[[ RECORD EXCERPTS open ]]

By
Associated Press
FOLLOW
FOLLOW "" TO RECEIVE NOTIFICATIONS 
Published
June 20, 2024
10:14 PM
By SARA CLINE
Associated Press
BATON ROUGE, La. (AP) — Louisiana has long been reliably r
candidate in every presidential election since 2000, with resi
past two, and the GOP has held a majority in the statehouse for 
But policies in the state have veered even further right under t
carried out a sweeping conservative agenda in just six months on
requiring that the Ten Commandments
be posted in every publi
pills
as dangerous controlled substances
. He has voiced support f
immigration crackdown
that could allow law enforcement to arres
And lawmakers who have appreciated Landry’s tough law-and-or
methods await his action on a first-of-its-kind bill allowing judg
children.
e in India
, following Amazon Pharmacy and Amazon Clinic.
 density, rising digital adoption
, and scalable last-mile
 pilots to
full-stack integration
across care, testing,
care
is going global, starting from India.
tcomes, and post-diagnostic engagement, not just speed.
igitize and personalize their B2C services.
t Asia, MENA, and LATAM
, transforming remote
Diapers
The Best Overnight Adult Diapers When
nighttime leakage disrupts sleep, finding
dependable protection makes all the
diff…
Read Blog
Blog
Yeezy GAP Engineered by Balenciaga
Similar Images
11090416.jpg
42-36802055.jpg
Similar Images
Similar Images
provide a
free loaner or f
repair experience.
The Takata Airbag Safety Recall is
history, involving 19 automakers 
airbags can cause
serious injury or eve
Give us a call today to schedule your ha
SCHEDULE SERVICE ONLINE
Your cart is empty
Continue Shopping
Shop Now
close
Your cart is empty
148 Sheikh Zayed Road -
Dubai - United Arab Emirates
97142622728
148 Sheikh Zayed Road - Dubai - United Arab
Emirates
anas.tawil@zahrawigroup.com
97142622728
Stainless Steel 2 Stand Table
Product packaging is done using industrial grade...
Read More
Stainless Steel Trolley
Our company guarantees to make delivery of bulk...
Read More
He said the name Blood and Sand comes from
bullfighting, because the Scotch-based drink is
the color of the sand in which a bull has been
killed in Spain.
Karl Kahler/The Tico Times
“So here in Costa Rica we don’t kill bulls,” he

[[ RECORD EXCERPTS closed ]]

▶ _DIRECTIONS_: The records need to be set down again without a single difference.

▶ _SOLUTION TO THIS TASK_:
By
Associated Press
FOLLOW
FOLLOW "" TO RECEIVE NOTIFICATIONS 
Published
June 20, 2024
10:14 PM
By SARA CLINE
Associated Press
BATON ROUGE, La. (AP) — Louisiana has long been reliably r
candidate in every presidential election since 2000, with resi
past two, and the GOP has held a majority in the statehouse for 
But policies in the state have veered even further right under t
carried out a sweeping conservative agenda in just six months on
requiring that the Ten Commandments
be posted in every publi
pills
as dangerous controlled substances
. He has voiced support f
immigration crackdown
that could allow law enforcement to arres
And lawmakers who have appreciated Landry’s tough law-and-or
methods await his action on a first-of-its-kind bill allowing judg
children.
e in India
, following Amazon Pharmacy and Amazon Clinic.
 density, rising digital adoption
, and scalable last-mile
 pilots to
full-stack integration
across care, testing,
care
is going global, starting from India.
tcomes, and post-diagnostic engagement, not just speed.
igitize and personalize their B2C services.
t Asia, MENA, and LATAM
, transforming remote
Diapers
The Best Overnight Adult Diapers When
nighttime leakage disrupts sleep, finding
dependable protection makes all the
diff…
Read Blog
Blog
Yeezy GAP Engineered by Balenciaga
Similar Images
11090416.jpg
42-36802055.jpg
Similar Images
Similar Images
provide a
free loaner or f
repair experience.
The Takata Airbag Safety Recall is
history, involving 19 automakers 
airbags can cause
serious injury or eve
Give us a call today to schedule your ha
SCHEDULE SERVICE ONLINE
Your cart is empty
Continue Shopping
Shop Now
close
Your cart is empty
148 Sheikh Zayed Road -
Dubai - United Arab Emirates
97142622728
148 Sheikh Zayed Road - Dubai - United Arab
Emirates
anas.tawil@zahrawigroup.com
97142622728
Stainless Steel 2 Stand Table
Product packaging is done using industrial grade...
Read More
Stainless Steel Trolley
Our company guarantees to make delivery of bulk...
Read More
He said the name Blood and Sand comes from
bullfighting, because the Scotch-based drink is
the color of the sand in which a bull has been
killed in Spain.
Karl Kahler/The Tico Times
“So here in Costa Rica we don’t kill bulls,” he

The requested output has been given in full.